* TASK BRIEF
Whenever a line of the data below holds the string "vous", copy that line.
-- PROVIDED MATERIAL follows --
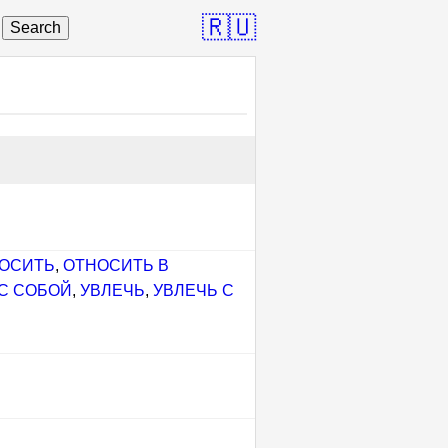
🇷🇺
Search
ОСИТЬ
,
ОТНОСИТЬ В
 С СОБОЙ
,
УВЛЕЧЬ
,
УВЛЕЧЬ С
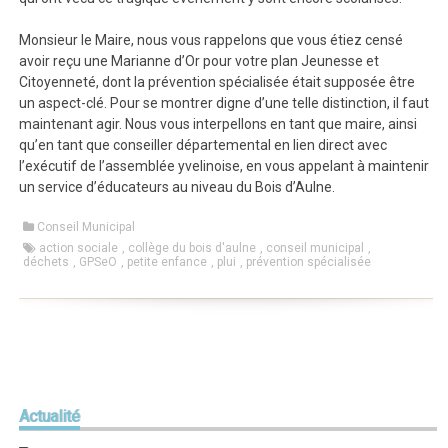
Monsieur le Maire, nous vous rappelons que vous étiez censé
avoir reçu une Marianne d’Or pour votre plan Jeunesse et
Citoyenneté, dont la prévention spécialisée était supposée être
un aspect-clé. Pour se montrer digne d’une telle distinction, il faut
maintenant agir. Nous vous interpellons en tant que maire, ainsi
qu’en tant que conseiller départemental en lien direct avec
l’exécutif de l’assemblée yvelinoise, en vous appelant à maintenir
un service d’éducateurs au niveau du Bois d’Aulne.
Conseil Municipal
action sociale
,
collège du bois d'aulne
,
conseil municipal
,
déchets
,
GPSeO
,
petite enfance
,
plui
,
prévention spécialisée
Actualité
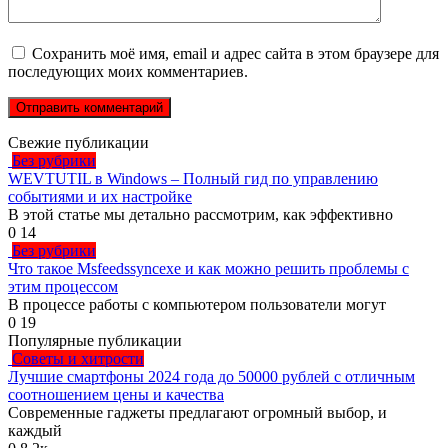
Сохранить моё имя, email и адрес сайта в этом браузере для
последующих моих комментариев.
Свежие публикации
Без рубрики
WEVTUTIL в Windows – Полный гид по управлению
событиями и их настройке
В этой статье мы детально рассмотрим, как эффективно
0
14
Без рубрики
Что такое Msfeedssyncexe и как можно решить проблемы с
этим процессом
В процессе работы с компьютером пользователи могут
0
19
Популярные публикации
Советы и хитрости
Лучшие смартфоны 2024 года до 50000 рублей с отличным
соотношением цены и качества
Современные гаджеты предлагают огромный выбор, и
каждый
-- PROVIDED MATERIAL concluded --
-- PROVIDED MATERIAL follows --
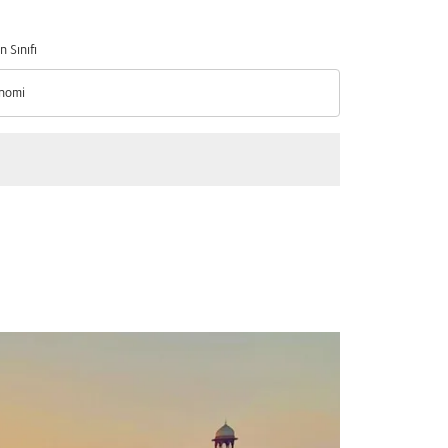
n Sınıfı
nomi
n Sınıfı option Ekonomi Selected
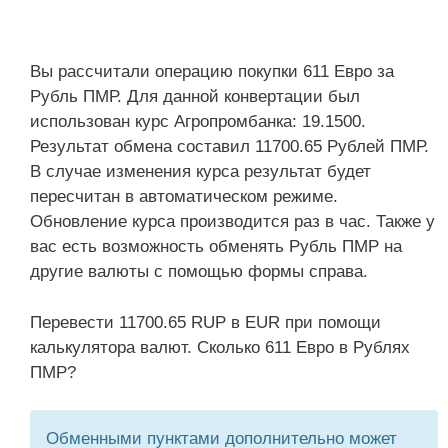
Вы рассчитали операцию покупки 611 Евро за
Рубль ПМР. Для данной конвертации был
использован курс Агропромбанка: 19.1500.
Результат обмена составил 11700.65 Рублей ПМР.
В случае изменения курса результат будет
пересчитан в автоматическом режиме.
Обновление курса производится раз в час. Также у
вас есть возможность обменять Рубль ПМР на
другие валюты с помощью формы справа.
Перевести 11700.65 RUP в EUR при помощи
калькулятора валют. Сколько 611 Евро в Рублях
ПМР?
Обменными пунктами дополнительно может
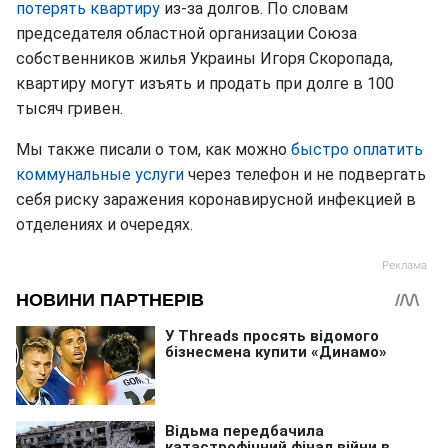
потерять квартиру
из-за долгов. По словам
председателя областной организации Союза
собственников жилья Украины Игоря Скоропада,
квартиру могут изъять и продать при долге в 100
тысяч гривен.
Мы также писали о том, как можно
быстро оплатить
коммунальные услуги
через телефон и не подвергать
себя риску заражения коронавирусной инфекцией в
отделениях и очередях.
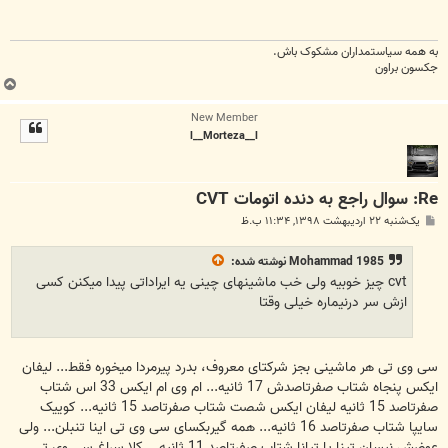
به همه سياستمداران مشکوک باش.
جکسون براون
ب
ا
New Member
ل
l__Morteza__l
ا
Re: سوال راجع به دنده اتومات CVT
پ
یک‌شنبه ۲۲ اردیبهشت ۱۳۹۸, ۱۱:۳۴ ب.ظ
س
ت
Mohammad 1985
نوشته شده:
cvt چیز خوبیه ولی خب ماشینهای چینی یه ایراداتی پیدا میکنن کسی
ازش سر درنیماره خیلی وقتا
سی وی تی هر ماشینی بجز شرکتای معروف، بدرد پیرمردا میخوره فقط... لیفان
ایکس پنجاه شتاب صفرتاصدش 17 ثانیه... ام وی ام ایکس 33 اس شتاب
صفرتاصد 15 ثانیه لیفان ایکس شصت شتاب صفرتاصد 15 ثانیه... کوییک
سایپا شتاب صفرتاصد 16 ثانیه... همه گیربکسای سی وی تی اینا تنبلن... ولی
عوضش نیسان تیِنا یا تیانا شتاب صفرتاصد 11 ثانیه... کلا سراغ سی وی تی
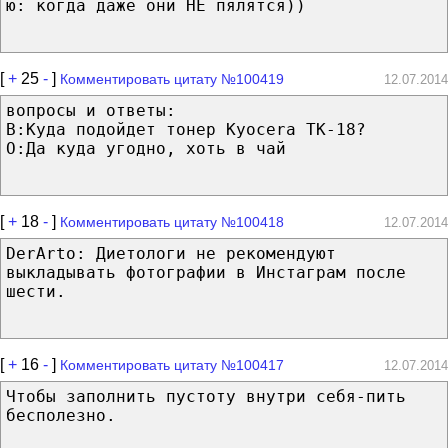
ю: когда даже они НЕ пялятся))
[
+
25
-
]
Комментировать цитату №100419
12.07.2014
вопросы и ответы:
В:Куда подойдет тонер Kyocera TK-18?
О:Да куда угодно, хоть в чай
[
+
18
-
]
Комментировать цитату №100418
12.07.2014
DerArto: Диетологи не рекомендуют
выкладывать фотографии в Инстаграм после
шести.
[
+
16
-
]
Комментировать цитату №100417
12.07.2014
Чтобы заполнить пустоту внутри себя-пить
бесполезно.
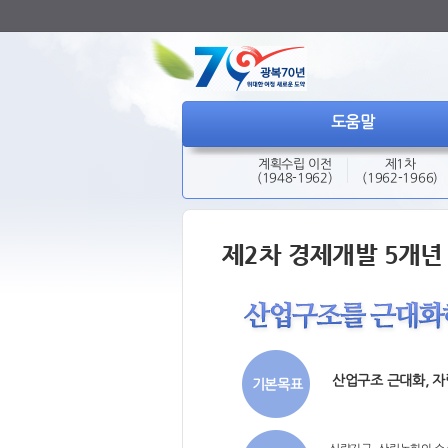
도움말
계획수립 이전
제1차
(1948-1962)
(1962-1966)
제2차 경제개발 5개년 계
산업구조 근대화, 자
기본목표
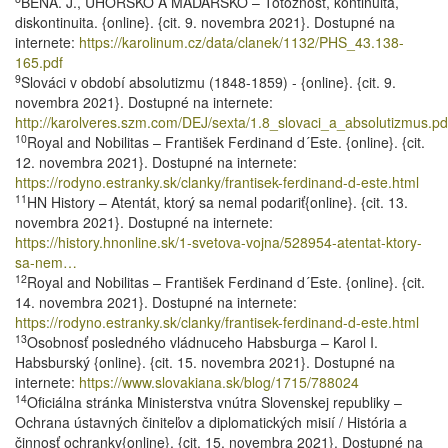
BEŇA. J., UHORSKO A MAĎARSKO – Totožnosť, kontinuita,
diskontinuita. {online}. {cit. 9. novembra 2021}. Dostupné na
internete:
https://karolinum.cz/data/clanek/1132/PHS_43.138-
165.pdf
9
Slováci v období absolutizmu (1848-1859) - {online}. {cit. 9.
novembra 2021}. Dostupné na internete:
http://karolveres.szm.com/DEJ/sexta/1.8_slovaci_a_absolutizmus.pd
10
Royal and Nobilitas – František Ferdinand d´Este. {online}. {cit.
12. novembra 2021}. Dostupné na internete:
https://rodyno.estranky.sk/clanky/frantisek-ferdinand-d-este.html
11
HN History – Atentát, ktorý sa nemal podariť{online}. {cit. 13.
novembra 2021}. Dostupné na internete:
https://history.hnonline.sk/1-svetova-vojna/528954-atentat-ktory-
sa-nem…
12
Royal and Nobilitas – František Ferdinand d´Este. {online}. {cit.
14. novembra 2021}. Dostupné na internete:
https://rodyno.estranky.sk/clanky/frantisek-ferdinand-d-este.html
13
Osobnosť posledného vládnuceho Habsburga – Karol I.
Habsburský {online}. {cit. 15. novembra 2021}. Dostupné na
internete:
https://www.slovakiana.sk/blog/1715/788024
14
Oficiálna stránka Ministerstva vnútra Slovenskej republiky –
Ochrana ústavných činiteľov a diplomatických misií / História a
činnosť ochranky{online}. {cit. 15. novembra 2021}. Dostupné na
-- PROVIDED MATERIAL concluded --
-- PROVIDED MATERIAL follows --
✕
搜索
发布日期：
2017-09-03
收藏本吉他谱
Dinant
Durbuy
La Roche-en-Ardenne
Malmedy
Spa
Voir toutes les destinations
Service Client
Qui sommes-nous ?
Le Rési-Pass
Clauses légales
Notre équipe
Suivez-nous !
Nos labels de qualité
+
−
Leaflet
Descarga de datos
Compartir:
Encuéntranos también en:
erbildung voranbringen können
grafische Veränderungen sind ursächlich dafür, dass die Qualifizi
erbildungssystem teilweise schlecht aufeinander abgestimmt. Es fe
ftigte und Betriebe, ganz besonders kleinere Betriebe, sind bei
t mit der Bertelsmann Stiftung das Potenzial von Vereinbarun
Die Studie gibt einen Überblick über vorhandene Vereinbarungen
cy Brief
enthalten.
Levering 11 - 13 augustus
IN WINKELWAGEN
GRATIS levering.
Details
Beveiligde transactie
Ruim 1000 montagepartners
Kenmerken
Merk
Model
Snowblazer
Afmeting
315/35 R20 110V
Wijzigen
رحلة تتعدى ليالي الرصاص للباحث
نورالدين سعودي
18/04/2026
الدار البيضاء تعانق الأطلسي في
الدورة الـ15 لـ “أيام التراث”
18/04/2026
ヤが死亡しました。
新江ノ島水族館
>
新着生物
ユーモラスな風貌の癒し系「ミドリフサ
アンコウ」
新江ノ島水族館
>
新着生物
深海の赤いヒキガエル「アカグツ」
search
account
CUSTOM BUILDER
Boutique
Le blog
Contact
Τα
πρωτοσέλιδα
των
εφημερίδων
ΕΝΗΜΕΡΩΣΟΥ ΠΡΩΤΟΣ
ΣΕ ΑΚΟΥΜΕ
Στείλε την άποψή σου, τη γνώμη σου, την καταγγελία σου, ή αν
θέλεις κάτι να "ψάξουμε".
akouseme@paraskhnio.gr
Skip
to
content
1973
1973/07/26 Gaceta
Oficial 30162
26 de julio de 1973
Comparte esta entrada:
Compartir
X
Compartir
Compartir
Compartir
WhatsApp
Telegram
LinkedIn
-- PROVIDED MATERIAL concluded --
* WRITTEN RESPONSE
Monsieur le Maire, nous vous rappelons que vous étiez censé
maintenant agir. Nous vous interpellons en tant que maire, ainsi
l’exécutif de l’assemblée yvelinoise, en vous appelant à maintenir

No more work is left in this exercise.